There's no shortage of ideas in Washington on how to squeeze more money out of the rich. For starters, the White House intends to allow some of the tax cuts enacted under President George W. Bush to expire in 2011, which will cause the top rate on income to return to 39.6% from 35%. Capital-gains and dividend taxes will go up, too. Plus, Congress may act this month to restore a tax on large estates set to lapse next year.

Prospects for other proposals are more uncertain. Momentum behind a tax on stock and derivatives trades seems to be dissipating, while a proposed 40% levy on so-called Cadillac health plans is running into opposition from labor unions, a core Democratic constituency. But two other measures have a decent shot at eventually passing: One calls for the introduction of a 5.4% surcharge on couples with income above $1 million—favored by House Speaker Nancy Pelosi—and the other would raise Medicare payroll taxes on high earners to help fund the health-care overhaul.
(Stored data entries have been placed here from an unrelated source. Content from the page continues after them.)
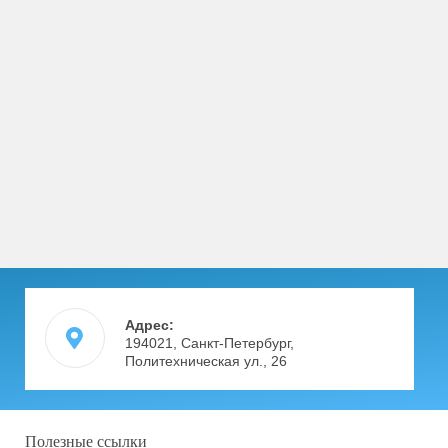
Адрес:
194021, Санкт-Петербург,
Политехническая ул., 26
Полезные ссылки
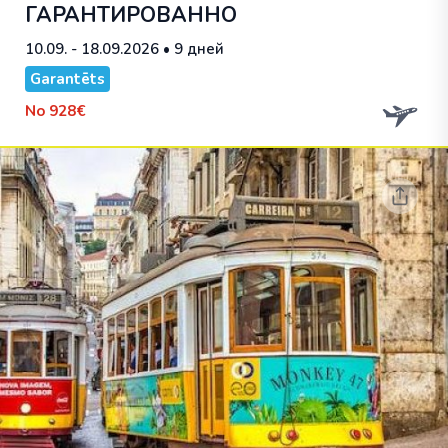
ГАРАНТИРОВАННО
10.09. - 18.09.2026
• 9 дней
Garantēts
No
928€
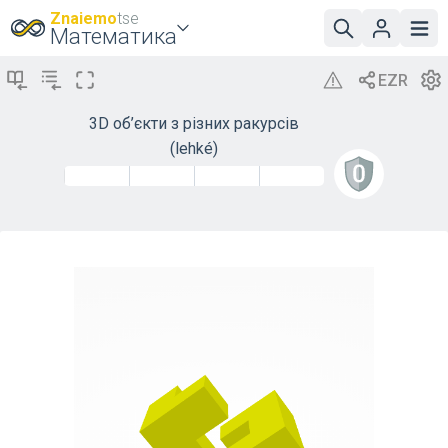
Znaiemo
tse
Математика
3D об’єкти з різних ракурсів
(lehké)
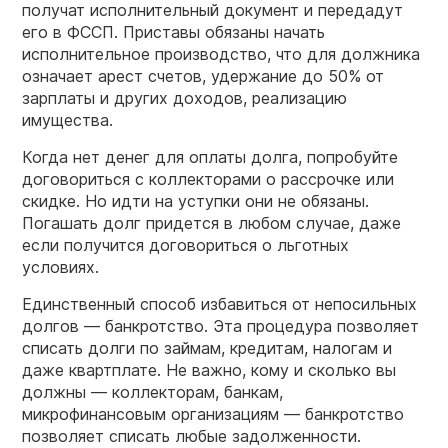
получат исполнительный документ и передадут
его в ФССП. Приставы обязаны начать
исполнительное производство, что для должника
означает арест счетов, удержание до 50% от
зарплаты и других доходов, реализацию
имущества.
Когда нет денег для оплаты долга, попробуйте
договориться с коллекторами о рассрочке или
скидке. Но идти на уступки они не обязаны.
Погашать долг придется в любом случае, даже
если получится договориться о льготных
условиях.
Единственный способ избавиться от непосильных
долгов — банкротство. Эта процедура позволяет
списать долги по займам, кредитам, налогам и
даже квартплате. Не важно, кому и сколько вы
должны — коллекторам, банкам,
микрофинансовым организациям — банкротство
позволяет списать любые задолженности.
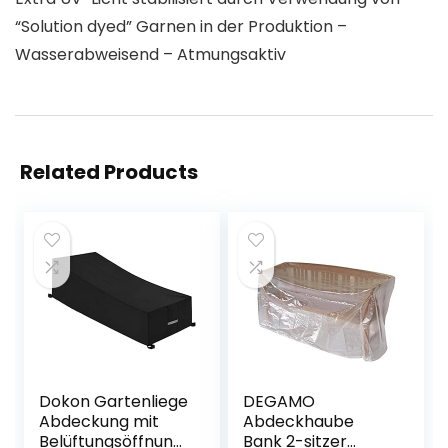
“Solution dyed” Garnen in der Produktion –
Wasserabweisend – Atmungsaktiv
Related Products
Dokon Gartenliege
DEGAMO
Abdeckung mit
Abdeckhaube
Belüftungsöffnung
Bank 2-sitzer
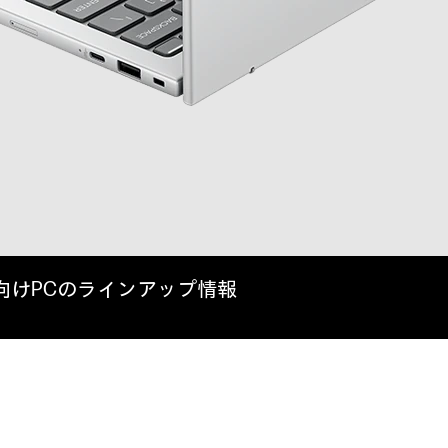
法人向けPCのラインアップ情報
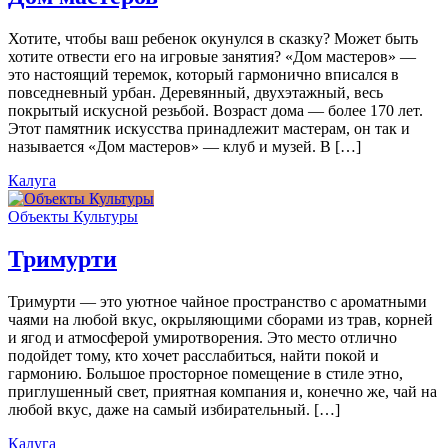
Хотите, чтобы ваш ребенок окунулся в сказку? Может быть
хотите отвести его на игровые занятия? «Дом мастеров» —
это настоящий теремок, который гармонично вписался в
повседневный урбан. Деревянный, двухэтажный, весь
покрытый искусной резьбой. Возраст дома — более 170 лет.
Этот памятник искусства принадлежит мастерам, он так и
называется «Дом мастеров» — клуб и музей. В […]
Калуга
Объекты Культуры
Тримурти
Тримурти — это уютное чайное пространство с ароматными
чаями на любой вкус, окрыляющими сборами из трав, корней
и ягод и атмосферой умиротворения. Это место отлично
подойдет тому, кто хочет расслабиться, найти покой и
гармонию. Большое просторное помещение в стиле этно,
приглушенный свет, приятная компания и, конечно же, чай на
любой вкус, даже на самый избирательный. […]
Калуга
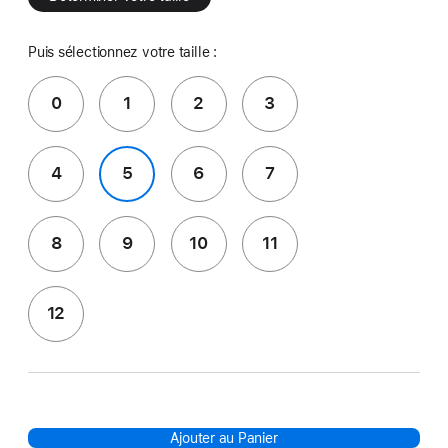
Puis sélectionnez votre taille :
0
1
2
3
4
5
6
7
8
9
10
11
12
Ajouter au Panier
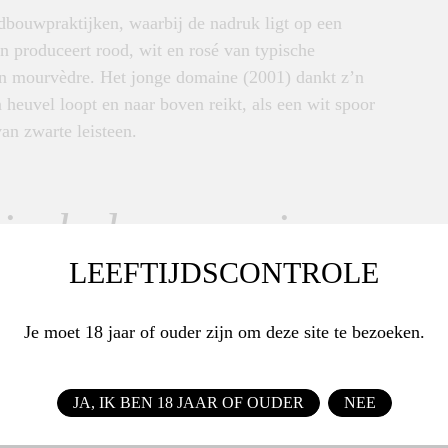
dbouwpraktijken, waarbij de nadruk ligt op een
n produceert rood, wit en
rosé van typische
 en mourvèdre.
Het jonge domaine (2001) dankt z’n
heuvel loopt en naar boven reikt, als een wit spoor
van zwarte leisteen.
tieel, de omgeving
n de wijn.'
LEEFTIJDSCONTROLE
Je moet 18 jaar of ouder zijn om deze site te bezoeken.
JA, IK BEN 18 JAAR OF OUDER
NEE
If those were enacted, along with the expiration of the Bush tax cuts, the top marginal rate would rise to about 55% in high-tax states—a level not seen since the pre-Reagan era, according to the Tax Foundation, a Washington-based research group.

Democrats say it's only fair to ask top earners to pay more because their share of income rose while their tax burden fell disproportionately under Bush. Data released by the IRS in January showed the average tax rate paid by the richest 400 Americans fell by a quarter, to 17.2%, and their average income doubled to $263.3 million through the first six years of the Bush Administration. "They have done incredibly well," says Senator Carl Levin (D-Mich.), who is pushing for a "war tax" on wealthy households.

Yet the Democrats' tax strategy could also backfire by offering their rivals a political opening ahead of next year's midterm elections. Says Clint Stretch, a principal at the Washington consulting firm Deloitte Tax: Democrats "run the risk of really reinvigorating the Republican Party on an issue it's been able to succeed on."